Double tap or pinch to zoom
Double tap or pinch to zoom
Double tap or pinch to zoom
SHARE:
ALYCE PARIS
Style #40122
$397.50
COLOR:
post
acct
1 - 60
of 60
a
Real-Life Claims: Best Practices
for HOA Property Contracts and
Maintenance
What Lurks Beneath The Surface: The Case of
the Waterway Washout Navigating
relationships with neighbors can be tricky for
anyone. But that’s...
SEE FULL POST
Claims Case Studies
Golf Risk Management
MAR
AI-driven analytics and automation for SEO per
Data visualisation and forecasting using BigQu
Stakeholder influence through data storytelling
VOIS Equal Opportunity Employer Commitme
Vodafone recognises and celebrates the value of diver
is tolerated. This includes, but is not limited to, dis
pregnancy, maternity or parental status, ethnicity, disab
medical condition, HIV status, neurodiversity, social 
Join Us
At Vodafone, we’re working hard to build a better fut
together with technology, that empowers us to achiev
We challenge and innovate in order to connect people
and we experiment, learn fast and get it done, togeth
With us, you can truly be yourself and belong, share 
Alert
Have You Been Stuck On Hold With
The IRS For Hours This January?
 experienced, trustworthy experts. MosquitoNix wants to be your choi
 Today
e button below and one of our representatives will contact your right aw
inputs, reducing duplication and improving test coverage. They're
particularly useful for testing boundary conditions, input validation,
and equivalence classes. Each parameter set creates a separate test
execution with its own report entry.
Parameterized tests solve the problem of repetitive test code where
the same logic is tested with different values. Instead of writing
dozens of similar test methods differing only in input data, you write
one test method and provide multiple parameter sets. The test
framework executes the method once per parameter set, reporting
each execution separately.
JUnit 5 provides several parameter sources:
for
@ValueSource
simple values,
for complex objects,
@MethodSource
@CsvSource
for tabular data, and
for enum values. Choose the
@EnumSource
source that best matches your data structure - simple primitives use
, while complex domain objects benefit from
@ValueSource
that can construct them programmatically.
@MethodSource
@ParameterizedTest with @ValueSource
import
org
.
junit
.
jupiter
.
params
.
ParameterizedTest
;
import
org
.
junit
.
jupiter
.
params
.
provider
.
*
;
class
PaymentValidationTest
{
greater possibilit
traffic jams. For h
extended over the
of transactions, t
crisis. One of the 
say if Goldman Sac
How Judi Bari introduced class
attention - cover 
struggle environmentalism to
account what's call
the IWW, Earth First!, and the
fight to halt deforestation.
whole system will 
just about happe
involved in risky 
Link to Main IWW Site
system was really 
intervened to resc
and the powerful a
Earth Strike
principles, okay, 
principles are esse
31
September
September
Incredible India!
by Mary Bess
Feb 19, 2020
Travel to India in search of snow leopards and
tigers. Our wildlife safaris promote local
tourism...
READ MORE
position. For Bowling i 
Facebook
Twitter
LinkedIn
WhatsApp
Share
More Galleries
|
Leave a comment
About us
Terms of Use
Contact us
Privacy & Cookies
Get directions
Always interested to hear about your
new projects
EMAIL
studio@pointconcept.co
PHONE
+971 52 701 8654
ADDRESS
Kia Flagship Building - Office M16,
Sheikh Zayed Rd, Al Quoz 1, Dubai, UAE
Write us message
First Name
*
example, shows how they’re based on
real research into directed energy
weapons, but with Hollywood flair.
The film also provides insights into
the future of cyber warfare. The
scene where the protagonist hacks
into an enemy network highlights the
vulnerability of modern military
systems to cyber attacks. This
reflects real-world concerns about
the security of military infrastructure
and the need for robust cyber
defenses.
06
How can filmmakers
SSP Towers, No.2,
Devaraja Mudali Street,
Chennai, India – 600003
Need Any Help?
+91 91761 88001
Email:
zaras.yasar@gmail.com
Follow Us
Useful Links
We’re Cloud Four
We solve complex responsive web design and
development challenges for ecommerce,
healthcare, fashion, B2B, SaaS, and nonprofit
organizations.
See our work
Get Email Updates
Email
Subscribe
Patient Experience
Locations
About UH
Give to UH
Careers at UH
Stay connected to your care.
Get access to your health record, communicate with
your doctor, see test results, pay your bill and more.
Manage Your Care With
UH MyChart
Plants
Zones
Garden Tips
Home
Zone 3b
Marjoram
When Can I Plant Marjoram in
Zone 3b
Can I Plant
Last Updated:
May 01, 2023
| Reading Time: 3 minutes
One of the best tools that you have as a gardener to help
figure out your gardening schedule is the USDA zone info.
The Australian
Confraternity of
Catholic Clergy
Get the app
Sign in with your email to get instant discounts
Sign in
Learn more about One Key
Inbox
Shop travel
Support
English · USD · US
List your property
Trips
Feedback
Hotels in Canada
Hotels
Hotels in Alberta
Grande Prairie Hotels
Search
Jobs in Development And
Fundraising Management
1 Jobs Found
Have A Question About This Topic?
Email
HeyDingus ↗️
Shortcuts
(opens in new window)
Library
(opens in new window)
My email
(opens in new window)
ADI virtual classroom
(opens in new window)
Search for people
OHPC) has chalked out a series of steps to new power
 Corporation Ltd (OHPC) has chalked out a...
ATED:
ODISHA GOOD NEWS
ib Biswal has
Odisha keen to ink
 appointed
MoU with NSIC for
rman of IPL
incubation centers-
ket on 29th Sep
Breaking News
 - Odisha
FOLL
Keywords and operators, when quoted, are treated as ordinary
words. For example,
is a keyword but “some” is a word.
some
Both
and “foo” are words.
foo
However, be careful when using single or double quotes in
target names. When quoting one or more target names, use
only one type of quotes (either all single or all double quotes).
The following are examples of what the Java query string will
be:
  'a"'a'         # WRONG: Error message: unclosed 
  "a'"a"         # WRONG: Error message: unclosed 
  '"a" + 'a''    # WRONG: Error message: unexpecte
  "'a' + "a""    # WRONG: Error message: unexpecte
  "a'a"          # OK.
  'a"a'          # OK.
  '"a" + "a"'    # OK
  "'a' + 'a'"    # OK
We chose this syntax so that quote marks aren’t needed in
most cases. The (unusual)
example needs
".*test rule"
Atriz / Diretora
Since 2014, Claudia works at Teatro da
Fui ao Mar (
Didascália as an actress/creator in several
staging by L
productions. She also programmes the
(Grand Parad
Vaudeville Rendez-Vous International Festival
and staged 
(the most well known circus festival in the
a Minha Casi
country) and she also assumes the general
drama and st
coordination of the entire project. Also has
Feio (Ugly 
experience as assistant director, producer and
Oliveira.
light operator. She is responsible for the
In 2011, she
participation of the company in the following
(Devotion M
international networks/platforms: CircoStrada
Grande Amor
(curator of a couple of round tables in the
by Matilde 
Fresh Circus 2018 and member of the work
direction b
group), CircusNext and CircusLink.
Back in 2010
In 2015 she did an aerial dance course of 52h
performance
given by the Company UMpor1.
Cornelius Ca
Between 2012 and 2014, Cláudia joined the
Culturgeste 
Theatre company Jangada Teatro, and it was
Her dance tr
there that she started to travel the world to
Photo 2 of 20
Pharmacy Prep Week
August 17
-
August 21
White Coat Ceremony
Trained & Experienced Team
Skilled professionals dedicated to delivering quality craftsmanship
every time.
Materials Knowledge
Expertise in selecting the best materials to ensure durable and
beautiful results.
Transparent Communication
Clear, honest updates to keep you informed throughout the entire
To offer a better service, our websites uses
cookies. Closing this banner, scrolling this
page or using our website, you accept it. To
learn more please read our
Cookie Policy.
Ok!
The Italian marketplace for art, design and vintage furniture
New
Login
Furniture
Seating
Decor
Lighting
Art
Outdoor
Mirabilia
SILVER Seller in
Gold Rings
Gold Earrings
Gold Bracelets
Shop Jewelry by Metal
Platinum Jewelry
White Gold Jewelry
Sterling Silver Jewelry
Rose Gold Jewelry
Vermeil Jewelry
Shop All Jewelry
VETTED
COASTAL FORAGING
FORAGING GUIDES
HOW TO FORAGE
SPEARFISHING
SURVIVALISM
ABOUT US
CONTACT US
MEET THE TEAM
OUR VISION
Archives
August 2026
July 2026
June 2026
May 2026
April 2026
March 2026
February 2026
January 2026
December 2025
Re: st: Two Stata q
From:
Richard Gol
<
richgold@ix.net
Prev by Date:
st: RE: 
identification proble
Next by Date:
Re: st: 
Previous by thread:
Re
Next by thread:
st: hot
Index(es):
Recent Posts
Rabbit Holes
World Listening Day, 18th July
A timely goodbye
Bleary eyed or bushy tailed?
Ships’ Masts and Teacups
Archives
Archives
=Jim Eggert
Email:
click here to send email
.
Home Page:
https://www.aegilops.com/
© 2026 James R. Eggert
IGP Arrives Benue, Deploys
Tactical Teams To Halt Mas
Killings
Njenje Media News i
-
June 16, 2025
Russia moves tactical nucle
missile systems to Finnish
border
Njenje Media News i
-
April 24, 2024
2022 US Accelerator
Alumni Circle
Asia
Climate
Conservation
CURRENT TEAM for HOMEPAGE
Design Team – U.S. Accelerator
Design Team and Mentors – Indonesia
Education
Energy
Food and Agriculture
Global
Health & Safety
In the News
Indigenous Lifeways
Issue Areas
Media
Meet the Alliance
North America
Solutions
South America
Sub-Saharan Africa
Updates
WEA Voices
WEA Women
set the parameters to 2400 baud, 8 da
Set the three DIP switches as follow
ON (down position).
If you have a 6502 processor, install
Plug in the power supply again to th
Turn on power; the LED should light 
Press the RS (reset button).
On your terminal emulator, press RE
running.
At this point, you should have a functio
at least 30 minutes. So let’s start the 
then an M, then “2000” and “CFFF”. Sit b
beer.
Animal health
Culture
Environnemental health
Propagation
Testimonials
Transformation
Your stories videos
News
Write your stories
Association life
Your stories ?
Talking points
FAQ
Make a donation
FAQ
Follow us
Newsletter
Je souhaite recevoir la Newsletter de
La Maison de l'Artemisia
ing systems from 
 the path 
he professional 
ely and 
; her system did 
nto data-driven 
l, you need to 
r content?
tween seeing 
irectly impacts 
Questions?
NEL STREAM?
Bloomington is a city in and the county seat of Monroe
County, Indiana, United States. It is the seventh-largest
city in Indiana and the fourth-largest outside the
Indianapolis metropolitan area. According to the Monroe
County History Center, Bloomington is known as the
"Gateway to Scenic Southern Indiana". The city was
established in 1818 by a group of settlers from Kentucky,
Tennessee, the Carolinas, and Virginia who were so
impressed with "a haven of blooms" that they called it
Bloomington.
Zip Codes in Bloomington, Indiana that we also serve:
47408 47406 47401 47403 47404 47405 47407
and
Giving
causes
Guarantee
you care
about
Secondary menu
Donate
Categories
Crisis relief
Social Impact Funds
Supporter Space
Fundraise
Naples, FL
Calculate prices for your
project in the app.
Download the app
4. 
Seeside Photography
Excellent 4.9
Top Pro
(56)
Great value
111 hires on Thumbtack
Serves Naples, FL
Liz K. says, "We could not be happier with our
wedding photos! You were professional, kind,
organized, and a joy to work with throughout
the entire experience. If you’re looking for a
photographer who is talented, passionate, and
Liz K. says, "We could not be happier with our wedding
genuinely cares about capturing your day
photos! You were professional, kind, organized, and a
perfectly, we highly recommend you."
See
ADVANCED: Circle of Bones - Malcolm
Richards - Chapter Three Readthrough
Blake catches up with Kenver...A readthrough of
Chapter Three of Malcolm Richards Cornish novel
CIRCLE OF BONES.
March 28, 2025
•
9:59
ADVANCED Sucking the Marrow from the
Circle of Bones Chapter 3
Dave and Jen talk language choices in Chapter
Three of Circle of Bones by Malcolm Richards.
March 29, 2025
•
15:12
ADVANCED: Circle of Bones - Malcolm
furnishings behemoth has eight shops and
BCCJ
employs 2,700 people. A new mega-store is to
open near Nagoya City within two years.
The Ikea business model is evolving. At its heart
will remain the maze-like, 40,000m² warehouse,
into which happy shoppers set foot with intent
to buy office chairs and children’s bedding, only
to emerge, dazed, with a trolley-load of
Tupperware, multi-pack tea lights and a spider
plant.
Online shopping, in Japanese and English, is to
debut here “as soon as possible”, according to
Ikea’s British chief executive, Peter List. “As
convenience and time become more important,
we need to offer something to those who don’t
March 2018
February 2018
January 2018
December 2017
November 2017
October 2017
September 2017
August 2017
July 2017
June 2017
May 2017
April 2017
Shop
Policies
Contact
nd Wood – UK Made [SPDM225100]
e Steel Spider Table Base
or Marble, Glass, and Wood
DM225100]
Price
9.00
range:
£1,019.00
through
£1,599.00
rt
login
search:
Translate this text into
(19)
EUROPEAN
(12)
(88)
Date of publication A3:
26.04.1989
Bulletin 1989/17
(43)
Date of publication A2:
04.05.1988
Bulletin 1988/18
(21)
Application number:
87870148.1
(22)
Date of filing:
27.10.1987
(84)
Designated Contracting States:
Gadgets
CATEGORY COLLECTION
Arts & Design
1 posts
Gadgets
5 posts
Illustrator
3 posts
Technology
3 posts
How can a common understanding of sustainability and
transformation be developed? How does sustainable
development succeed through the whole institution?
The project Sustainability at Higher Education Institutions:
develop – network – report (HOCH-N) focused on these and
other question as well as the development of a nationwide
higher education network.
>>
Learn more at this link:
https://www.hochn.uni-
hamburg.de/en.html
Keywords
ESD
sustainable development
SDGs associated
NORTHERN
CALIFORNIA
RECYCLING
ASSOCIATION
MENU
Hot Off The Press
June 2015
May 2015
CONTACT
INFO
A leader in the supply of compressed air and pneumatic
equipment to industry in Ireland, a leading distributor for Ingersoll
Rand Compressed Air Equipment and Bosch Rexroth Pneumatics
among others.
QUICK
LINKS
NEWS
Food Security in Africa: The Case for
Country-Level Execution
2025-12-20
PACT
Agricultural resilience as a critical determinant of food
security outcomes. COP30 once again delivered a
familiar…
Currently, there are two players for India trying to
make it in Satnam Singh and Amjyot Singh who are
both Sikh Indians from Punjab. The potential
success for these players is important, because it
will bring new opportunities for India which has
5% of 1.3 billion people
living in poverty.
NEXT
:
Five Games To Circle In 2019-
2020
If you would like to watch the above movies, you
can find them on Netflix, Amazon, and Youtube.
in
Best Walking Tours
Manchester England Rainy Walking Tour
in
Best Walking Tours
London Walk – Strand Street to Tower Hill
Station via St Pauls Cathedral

= = = = =

The word "Bloomington" is the filter: copy every line of the listing above that contains it.

Bloomington is a city in and the county seat of Monroe
County History Center, Bloomington is known as the
Bloomington.
Zip Codes in Bloomington, Indiana that we also serve:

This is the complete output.